_TASK DETAILS_
Report only how many lines of the records contain the word "Amazon".

──────── PROVIDED DATA ────────

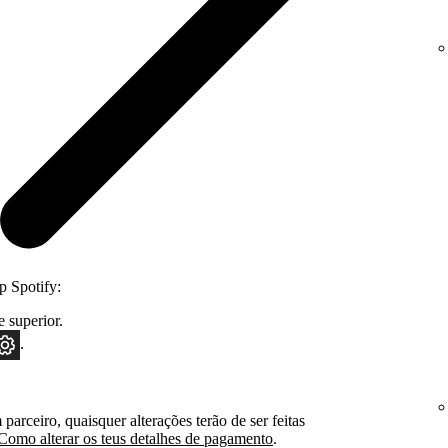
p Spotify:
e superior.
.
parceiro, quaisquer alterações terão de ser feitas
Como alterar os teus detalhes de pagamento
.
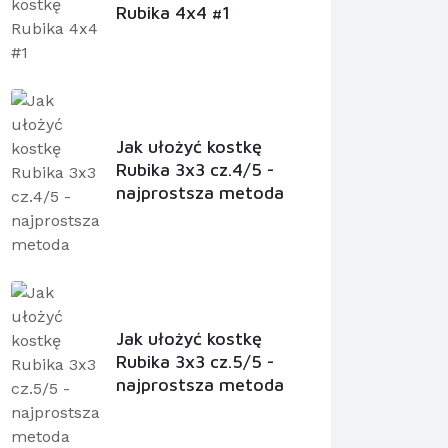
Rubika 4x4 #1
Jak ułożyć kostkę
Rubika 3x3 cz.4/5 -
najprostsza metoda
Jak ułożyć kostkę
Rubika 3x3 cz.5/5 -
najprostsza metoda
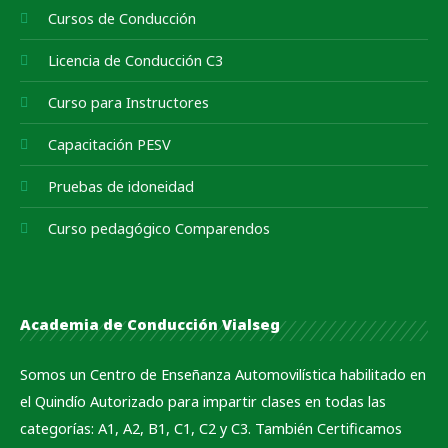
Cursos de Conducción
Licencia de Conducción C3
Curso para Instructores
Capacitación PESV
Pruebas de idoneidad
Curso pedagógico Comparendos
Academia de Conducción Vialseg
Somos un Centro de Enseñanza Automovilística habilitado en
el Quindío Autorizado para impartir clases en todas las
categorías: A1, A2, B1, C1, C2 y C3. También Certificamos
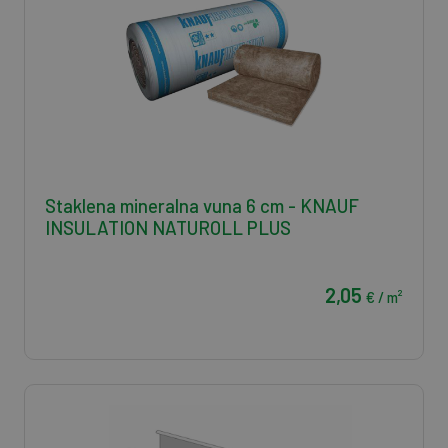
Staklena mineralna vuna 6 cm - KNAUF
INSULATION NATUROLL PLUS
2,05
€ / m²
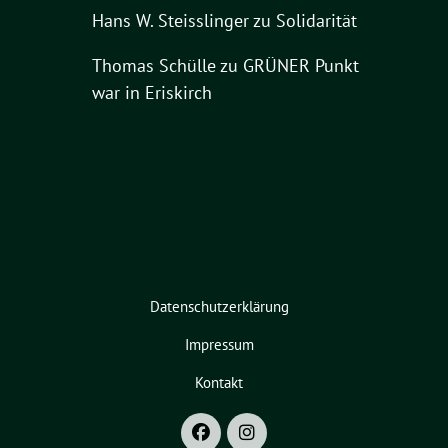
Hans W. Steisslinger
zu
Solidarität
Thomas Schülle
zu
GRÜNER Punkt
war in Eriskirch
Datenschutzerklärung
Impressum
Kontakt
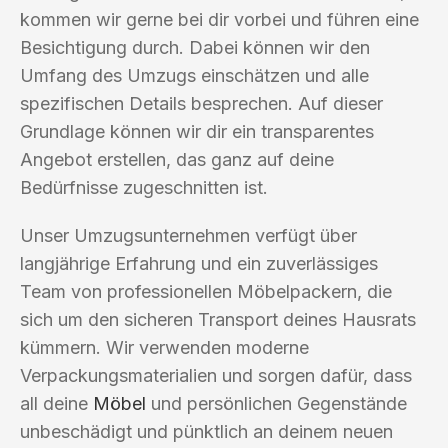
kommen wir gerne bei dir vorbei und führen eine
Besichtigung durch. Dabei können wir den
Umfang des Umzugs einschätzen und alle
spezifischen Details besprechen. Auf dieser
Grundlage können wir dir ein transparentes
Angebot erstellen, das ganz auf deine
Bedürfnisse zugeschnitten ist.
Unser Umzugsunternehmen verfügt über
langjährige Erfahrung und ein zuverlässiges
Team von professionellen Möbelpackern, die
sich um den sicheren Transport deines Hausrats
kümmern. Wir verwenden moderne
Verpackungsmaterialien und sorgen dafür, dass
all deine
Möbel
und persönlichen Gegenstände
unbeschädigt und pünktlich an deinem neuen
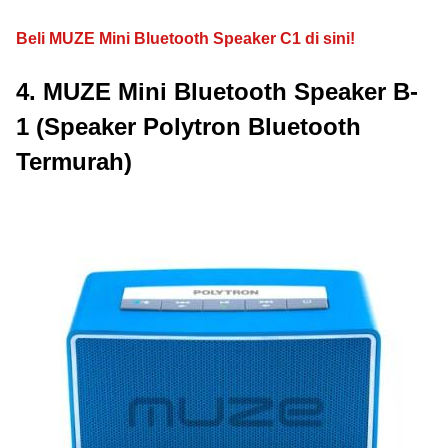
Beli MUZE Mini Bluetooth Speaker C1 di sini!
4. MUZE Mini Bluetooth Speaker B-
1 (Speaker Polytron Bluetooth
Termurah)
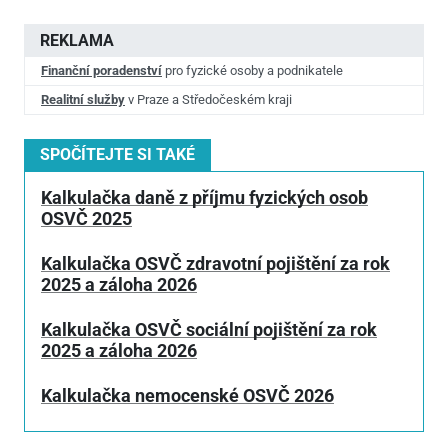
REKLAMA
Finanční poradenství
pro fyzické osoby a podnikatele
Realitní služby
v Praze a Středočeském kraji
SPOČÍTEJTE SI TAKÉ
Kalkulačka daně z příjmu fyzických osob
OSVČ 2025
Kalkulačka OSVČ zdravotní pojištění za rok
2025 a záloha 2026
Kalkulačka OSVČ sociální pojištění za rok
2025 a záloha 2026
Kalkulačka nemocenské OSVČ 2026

────────
──────── PROVIDED DATA ────────

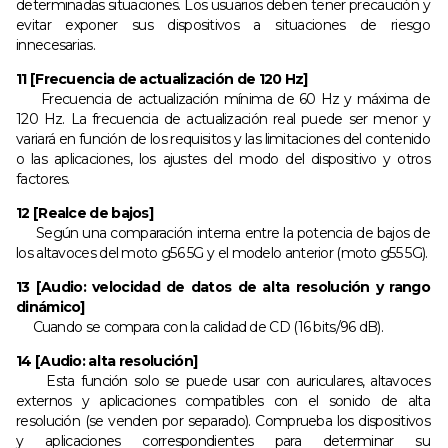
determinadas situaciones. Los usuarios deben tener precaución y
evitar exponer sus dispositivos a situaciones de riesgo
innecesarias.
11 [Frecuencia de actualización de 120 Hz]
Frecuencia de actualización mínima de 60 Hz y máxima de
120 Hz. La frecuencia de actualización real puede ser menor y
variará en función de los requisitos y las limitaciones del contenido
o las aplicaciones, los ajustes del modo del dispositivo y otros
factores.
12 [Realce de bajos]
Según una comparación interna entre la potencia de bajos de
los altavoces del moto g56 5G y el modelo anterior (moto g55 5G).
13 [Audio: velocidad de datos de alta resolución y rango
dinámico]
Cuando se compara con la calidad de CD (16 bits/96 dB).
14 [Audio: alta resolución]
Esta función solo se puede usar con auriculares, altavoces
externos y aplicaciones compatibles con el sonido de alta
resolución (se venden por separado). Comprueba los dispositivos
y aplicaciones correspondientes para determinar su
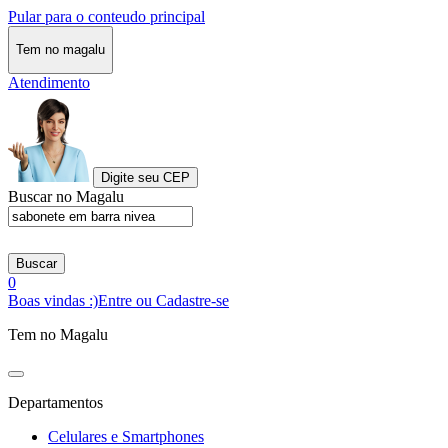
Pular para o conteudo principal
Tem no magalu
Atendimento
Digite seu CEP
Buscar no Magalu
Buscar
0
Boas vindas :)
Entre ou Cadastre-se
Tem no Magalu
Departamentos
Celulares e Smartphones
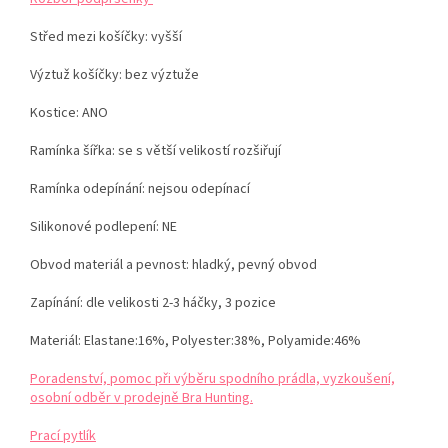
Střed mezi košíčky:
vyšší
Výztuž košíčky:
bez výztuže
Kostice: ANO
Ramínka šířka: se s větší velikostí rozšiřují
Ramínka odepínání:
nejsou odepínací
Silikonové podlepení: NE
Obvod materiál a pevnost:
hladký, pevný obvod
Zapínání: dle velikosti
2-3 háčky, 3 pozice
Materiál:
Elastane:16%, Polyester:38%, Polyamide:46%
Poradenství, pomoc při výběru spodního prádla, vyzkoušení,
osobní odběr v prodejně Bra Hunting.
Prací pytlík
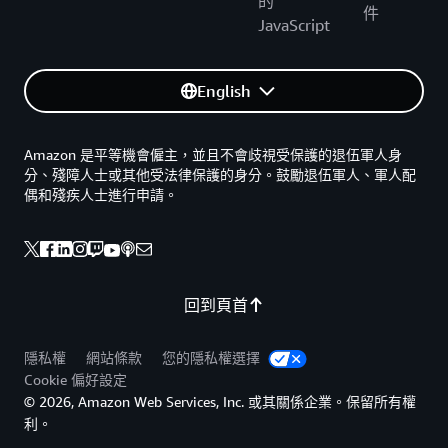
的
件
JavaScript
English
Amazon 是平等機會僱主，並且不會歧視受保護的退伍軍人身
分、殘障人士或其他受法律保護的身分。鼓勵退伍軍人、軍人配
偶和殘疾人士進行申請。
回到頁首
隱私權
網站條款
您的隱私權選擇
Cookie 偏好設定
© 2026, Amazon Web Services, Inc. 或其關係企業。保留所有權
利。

────────

_RESPONSE_
2